Actualmente estamos frente a un nuevo andamiaje institucional que configura un cambio de régimen: una transformación profunda del Estado mexicano hacia un modelo más autocrático, menos plural, con una debilitada independencia entre poderes y en el que el apego a la legalidad parece opcional. El replanteamiento de las reglas del juego electoral no busca su fortalecimiento, sino su control por parte del gobierno. Es cierto que actualmente no hay alternativas reales que puedan disputarle el poder al oficialismo, pero la anunciada reforma electoral -con la eliminación de la representación proporcional, la reducción del financiamiento a los partidos, la desaparición del INE y su sustitución por un árbitro electo por voto popular- hará más difícil una alternancia en el mediano plazo por un debilitamiento deliberado de las condiciones que hacen posible la competencia política.
Morena y sus aliados saben que su permanencia en el poder por varios sexenios no puede depender únicamente del respaldo mayoritario en las urnas. Por eso impulsan cambios jurídicos que les permitan garantizar su hegemonía. De aprobarse en sus términos, la reforma electoral abrirá paso a un país con menos espacios para la disidencia, mayor desigualdad política y más posibilidades de control político de los resultados electorales. Quizá entonces, quienes no tienen empacho en reducir a la democracia como una maquinaria al servicio del partido dominante -es decir, como "la imposición de la voluntad mayoritaria sobre las otras voluntades"- consideren que el sistema por fin funciona como se debe.
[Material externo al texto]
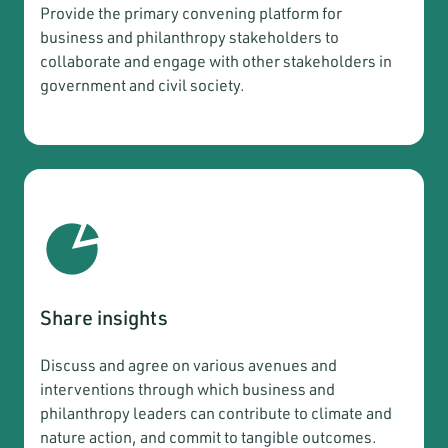
Provide the primary convening platform for
business and philanthropy stakeholders to
collaborate and engage with other stakeholders in
government and civil society.
Share insights
Discuss and agree on various avenues and
interventions through which business and
philanthropy leaders can contribute to climate and
nature action, and commit to tangible outcomes.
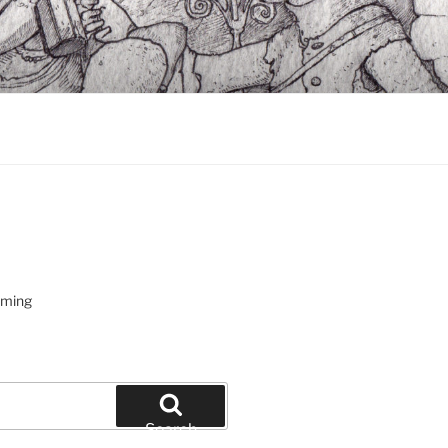
oming
Search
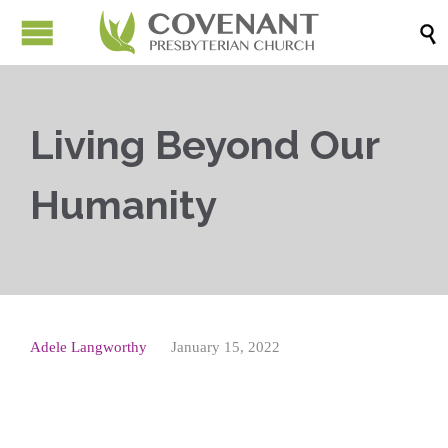

Living Beyond Our
Humanity
Adele Langworthy
January 15, 2022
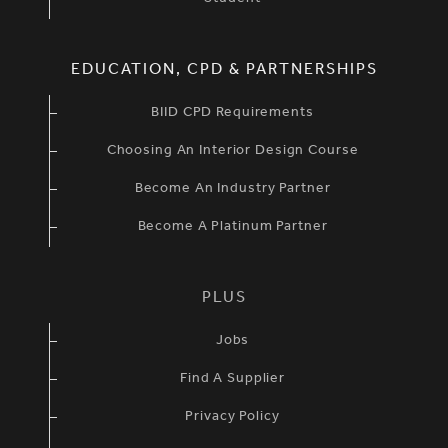
EDUCATION, CPD & PARTNERSHIPS
BIID CPD Requirements
Choosing An Interior Design Course
Become An Industry Partner
Become A Platinum Partner
PLUS
Jobs
Find A Supplier
Privacy Policy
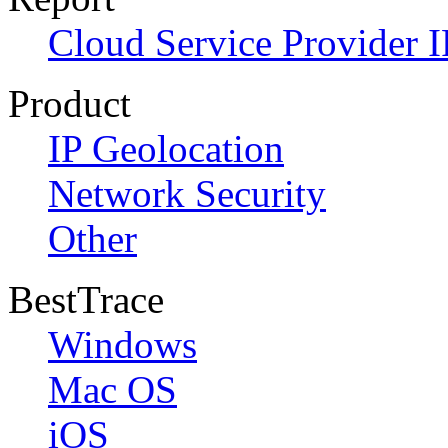
Cloud Service Provider I
Product
IP Geolocation
Network Security
Other
BestTrace
Windows
Mac OS
iOS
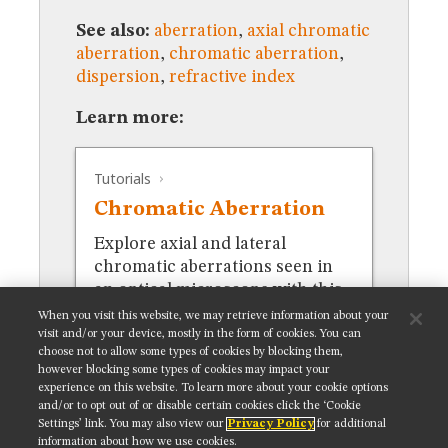
MUSEUM
See also:
aberration
,
axial chromatic
GLOSSARY
aberration
,
chromatic aberration
,
dispersion
,
refractive index
Learn more:
Tutorials
Chromatic Aberration
Explore axial and lateral
chromatic aberrations seen in
an optical microscope with this
interactive tutorial.
When you visit this website, we may retrieve information about your
visit and/or your device, mostly in the form of cookies. You can
choose not to allow some types of cookies by blocking them,
however blocking some types of cookies may impact your
experience on this website. To learn more about your cookie options
and/or to opt out of or disable certain cookies click the ‘Cookie
Settings’ link. You may also view our
Privacy Policy
for additional
Get updates on our social media channels:
information about how we use cookies.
La democracia no se desmantela con un solo acto, sino con una acumulación estratégica de decisiones y reformas que minan su arquitectura. El resultado no es un simple retroceso, sino la instalación de un nuevo régimen político menos democrático. No es tiempo de melancolía, sino de claridad: estamos dejando atrás una democracia imperfecta, pero real, para entrar en un orden cada vez más autoritario. Y eso exige ser nombrado y confrontado.